What is a Premium Bond?

A premium bond is a loan note to the British government. When you buy a premium bond, you are lending the government £1, which it promises to repay you upon demand. In other words, you are guaranteed to get your capital back.

What interest rate is paid on premium bonds?

Premium bonds don’t pay an interest rate, but rather they pay out prize money to the holders of bond numbers selected in a monthly draw. The top prize is £1 million and the lowest value prize is £25.

Each month all premium bonds that have been held for at least one full calendar month are entered into the draw, and winning numbers are picked out by a machine called the electronic random number indicator equipment, or ERNIE for short.

How much is paid out in winnings?

The amount that is paid out in winnings depends upon the prevailing interest rate: when interest rates are low, then the premium bond prize fund falls. If this pay-out didn’t fall, then the government would be paying a higher rate on these borrowings than if it issued government bonds in the open market.

In 2012, the amount paid out from the prize fund equated to 1%.

However, the average pay-out is a lot less than 1%. With a top prize of £1 million, and thousands of prizes of £25, the average interest rate paid out is skewed upwards.

If I win, how am I taxed on my winnings?

There is no tax on winnings from premium bonds. This makes it a tax efficient form of saving.

However, if you die then the value of the premium bonds are added to your estate for inheritance tax purposes. They cannot be transferred in life or after death.

How do I know if I have won?

Prize winners are notified in writing each month. But on the NS & I website, you can also check the winning numbers from previous draws. Over time, people change addresses, get married, and die. There are tens of thousands of unclaimed premium bond prizes and these can be checked online.

How do I invest?

Firstly, you must be at least 16 years old to buy premium bonds (although accounts can be opened in a child’s name by parents or grandparents). Application for premium bonds can be made either online, or by post, or by telephone. The process is straightforward, and application forms can either be downloaded from the NS&I website, or collected from the Post Office.

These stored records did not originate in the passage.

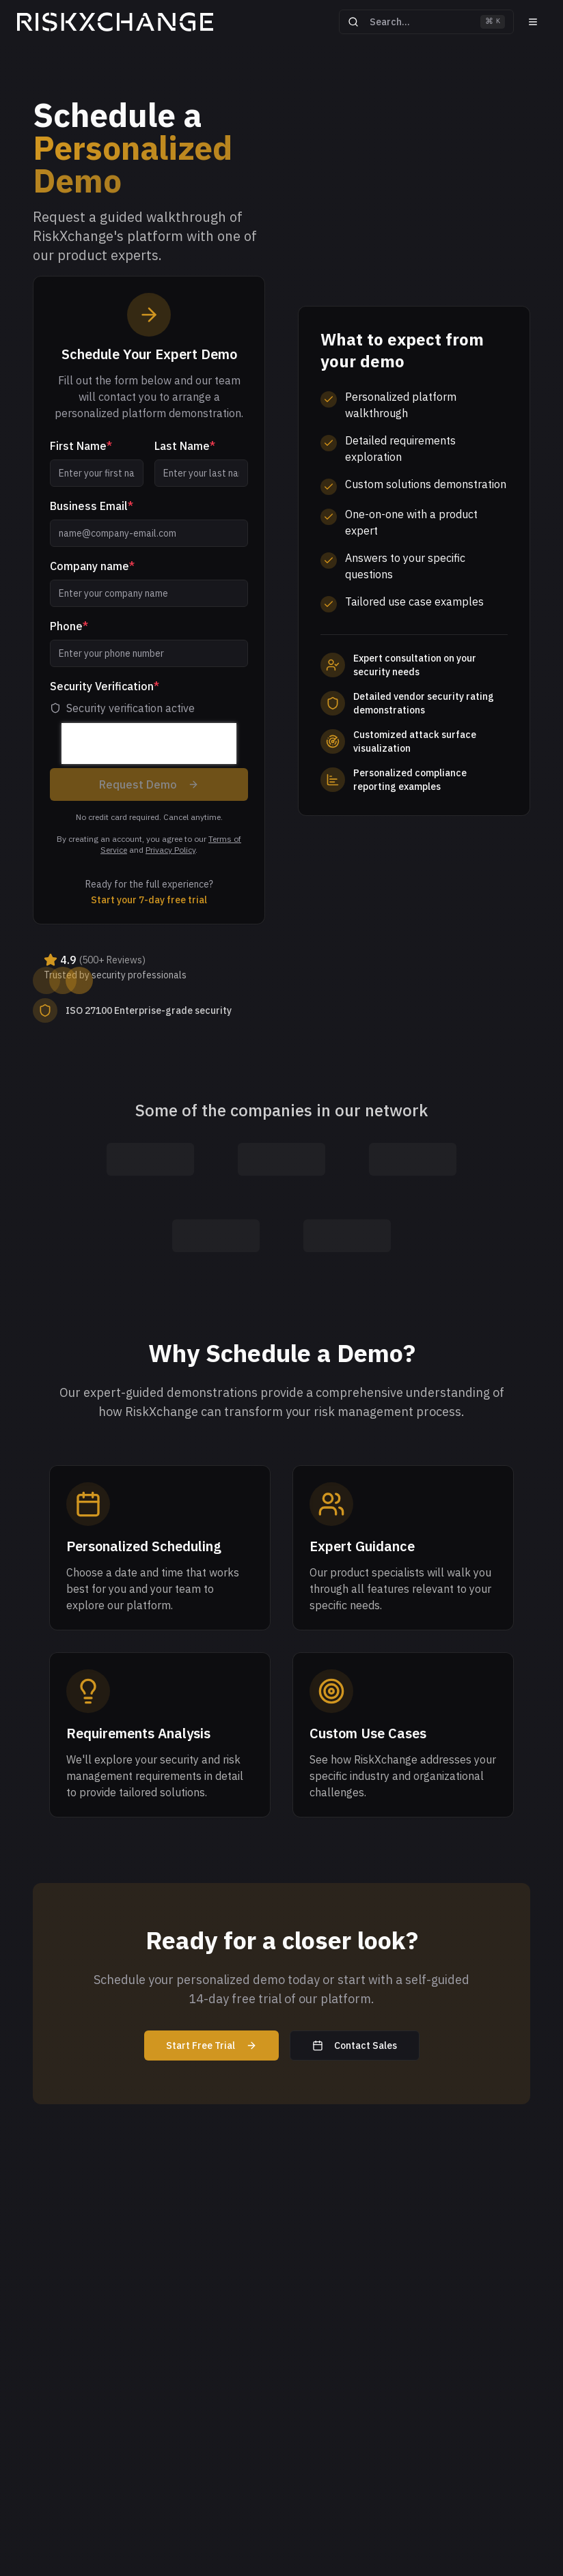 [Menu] (533, 22)
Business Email (91, 506)
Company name (92, 566)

Payment for the bonds must be made either by cheque (postal application) or by bank debit card. They cannot be bought using a credit card.

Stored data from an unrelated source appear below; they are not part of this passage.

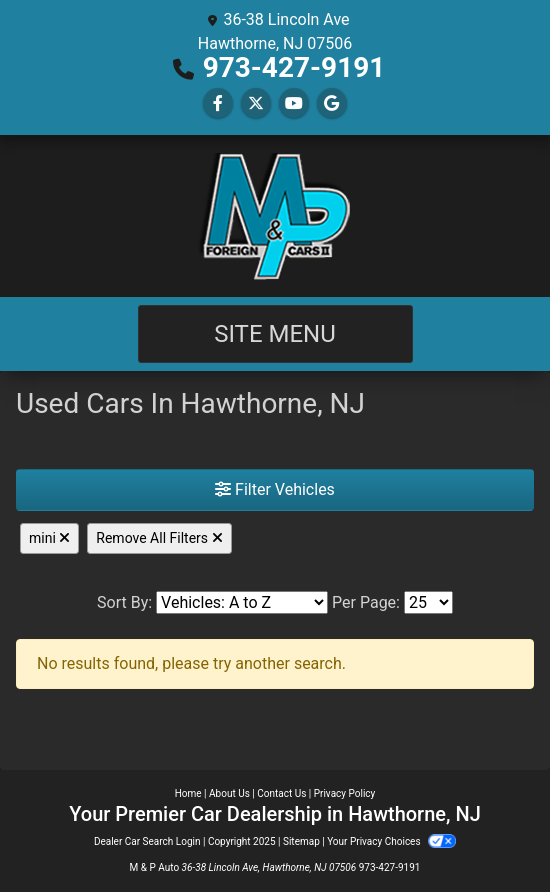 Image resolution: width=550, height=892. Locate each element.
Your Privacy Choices (391, 841)
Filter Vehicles (275, 489)
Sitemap (301, 841)
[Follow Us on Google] (332, 103)
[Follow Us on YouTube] (294, 103)
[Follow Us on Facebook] (218, 103)
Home (188, 793)
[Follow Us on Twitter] (256, 103)
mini (49, 538)
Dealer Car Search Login (147, 841)
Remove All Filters (159, 538)
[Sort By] (242, 602)
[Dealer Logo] (275, 216)
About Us (229, 793)
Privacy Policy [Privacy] (345, 793)
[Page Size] (428, 602)
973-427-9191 (294, 67)
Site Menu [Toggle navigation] (275, 334)
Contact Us (281, 793)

Investments can be made either by lump sums or as regular savings paid by standing order from your bank account.

How much can I invest?

The maximum amount that you can invest is £30,000. The bonds have a par value of £1, and so for a maximum investment you receive 30,000 entries into each month’s draw.

If you are investing a lump sum, then the minimum you can invest is £100, but if you are saving via a standing order each month, this minimum falls to £50.

How are winnings paid?

If you are lucky enough to win, then you will normally receive a warrant (like a cheque) through the post. However, it is more common for premium bond holders to elect to receive any winnings direct to their bank account. If choosing the latter payment method, then winners are sent an email confirming the win and payment.

For any prize higher than £5,000, you will be sent a claim form to fill in and claim your prize. If you are lucky enough to win the big prize, then a personal visit will be made to you to inform you of your win.

You may also elect to resave any winnings, buying more premium bonds until the maximum holding is reached.

What are the odds of winning?

If you have bought the maximum £30,000, and keep your bonds for 5 years then with average luck you should receive £1500 in winnings.

The odds of winning one of the £25 prizes are 1 in 24,000. The odds of winning the £1 million prize are 1 in over 43 billion per premium bond held! If you hold the maximum £30,000, the odds of winning the big prize are still 1 in 110,000!

So are Premium Bonds a good investment?

An investment in premium bonds gives you certainty of capital with the chance to win some big money. It is sometimes called the ‘working man’s lottery’. However, when compared to the National Lottery, the top prize is smaller and the odds of winning far larger (your chances of winning the jackpot on the National Lottery are only 14 million to 1!).

With a prize fund of 1.5% of the total funds held, premium bonds pay out a lower rate of interest overall than most high interest rate accounts. On top of this, because of the way that winnings are divided, the equivalent actual rate of interest received by most premium bond holders is even less (at around 1%).

But, winnings are tax free. For a higher rate taxpayer who wants security of investment, premium bonds offer a safe haven for short term lump sums.

If you too want the chance to win big money, whilst knowing your capital is safe, then premium bonds might be for you. However, as with all investments there is an investment risk. The risk with premium bonds is that your winnings will not keep up with inflation, and the purchasing power of your money will decrease over time.